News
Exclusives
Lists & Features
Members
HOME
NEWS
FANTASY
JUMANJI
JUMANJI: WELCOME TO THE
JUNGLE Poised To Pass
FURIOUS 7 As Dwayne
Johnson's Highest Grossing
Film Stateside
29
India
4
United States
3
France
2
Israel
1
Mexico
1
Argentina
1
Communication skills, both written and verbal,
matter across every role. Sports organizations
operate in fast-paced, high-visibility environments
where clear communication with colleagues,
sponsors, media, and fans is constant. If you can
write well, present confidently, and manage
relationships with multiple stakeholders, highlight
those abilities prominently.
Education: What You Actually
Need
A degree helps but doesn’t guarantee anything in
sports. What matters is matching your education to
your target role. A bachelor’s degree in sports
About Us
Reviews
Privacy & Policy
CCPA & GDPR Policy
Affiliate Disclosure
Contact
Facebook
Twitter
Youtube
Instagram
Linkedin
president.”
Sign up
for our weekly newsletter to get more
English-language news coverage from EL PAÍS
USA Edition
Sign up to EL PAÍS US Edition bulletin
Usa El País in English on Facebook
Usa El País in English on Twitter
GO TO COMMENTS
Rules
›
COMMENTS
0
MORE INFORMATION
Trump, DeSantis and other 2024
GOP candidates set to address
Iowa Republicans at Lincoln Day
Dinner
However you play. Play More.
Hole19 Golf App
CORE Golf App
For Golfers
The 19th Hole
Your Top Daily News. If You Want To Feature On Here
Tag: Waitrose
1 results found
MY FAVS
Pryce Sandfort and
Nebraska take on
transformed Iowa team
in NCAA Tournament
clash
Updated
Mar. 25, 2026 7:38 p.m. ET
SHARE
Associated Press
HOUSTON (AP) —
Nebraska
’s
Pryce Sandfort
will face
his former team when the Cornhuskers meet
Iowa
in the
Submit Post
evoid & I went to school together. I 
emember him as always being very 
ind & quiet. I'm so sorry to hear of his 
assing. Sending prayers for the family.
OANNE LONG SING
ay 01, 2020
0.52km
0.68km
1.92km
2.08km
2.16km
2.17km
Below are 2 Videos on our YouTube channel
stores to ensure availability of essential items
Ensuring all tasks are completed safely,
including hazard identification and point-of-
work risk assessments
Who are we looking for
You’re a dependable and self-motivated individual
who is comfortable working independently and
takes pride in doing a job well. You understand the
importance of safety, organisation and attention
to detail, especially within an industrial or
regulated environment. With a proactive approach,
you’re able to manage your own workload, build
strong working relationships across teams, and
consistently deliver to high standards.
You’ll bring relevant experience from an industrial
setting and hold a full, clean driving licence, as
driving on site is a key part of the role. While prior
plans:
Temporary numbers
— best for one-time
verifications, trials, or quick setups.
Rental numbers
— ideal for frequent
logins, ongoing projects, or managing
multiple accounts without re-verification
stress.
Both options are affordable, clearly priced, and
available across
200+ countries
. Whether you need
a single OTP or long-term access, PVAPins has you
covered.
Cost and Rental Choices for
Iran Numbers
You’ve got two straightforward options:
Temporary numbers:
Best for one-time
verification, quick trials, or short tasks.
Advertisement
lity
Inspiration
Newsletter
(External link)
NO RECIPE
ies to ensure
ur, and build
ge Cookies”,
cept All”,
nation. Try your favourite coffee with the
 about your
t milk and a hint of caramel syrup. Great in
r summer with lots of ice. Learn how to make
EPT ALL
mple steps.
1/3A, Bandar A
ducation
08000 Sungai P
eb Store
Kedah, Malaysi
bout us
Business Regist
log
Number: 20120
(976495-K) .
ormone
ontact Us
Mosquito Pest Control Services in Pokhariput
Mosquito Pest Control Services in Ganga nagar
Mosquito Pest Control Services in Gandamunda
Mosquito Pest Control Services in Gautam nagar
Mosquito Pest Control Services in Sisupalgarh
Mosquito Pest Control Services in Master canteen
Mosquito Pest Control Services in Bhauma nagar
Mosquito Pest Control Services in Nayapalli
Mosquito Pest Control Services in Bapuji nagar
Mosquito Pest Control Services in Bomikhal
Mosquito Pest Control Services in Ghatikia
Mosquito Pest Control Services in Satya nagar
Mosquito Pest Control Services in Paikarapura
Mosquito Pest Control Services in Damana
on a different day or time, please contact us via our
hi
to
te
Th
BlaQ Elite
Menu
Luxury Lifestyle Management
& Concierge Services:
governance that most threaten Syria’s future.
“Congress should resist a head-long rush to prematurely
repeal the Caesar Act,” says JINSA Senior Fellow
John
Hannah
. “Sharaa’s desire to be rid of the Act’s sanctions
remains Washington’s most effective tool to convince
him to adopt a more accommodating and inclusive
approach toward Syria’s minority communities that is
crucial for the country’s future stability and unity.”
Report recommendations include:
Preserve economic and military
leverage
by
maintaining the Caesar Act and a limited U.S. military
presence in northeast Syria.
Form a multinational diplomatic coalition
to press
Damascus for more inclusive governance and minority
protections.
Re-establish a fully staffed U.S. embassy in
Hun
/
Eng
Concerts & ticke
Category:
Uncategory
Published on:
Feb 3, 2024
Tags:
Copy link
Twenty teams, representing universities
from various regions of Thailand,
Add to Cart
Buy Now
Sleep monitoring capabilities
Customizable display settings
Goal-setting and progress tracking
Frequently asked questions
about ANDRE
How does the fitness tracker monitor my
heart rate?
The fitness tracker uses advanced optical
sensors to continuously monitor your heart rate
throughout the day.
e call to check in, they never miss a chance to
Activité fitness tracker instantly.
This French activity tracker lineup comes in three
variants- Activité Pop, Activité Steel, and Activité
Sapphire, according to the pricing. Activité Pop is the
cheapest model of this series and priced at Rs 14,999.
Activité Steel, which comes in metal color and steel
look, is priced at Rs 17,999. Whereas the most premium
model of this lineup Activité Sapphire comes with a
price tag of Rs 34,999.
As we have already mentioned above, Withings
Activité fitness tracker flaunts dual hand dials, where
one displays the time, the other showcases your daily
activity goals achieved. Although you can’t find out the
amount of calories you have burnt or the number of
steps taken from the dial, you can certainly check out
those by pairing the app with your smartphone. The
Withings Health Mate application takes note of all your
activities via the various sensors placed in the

★ ★ ★ ★ ★

To do
Please report every line among the entries that includes "steps".

Response
mple steps.
steps taken from the dial, you can certainly check out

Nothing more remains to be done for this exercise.